**Provided data:**
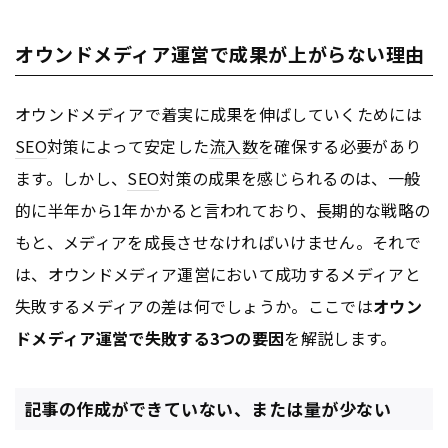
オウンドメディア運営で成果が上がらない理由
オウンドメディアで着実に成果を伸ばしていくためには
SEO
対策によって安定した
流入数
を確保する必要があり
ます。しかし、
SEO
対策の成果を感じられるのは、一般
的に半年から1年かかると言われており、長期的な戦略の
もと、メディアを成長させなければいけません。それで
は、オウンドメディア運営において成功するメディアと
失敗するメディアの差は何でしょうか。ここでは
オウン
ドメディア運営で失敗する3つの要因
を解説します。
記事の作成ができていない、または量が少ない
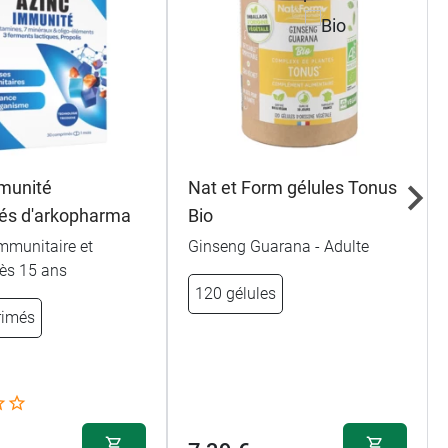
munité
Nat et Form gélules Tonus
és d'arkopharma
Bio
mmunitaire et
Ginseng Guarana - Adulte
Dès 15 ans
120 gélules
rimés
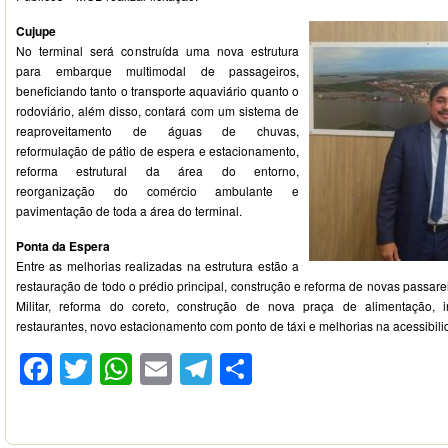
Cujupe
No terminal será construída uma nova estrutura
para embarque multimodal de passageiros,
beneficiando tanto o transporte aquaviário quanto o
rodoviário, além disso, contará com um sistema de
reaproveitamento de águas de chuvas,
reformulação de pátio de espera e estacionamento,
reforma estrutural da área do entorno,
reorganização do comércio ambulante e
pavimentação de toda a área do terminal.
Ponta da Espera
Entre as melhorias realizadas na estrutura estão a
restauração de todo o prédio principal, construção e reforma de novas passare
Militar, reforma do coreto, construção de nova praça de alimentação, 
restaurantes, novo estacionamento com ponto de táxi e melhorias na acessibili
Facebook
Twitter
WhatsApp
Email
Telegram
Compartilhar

**Work item:** Gather each line of the listing that holds the string "reforma".

**Solution to the exercise:**
reforma estrutural da área do entorno,
restauração de todo o prédio principal, construção e reforma de novas passare
Militar, reforma do coreto, construção de nova praça de alimentação, 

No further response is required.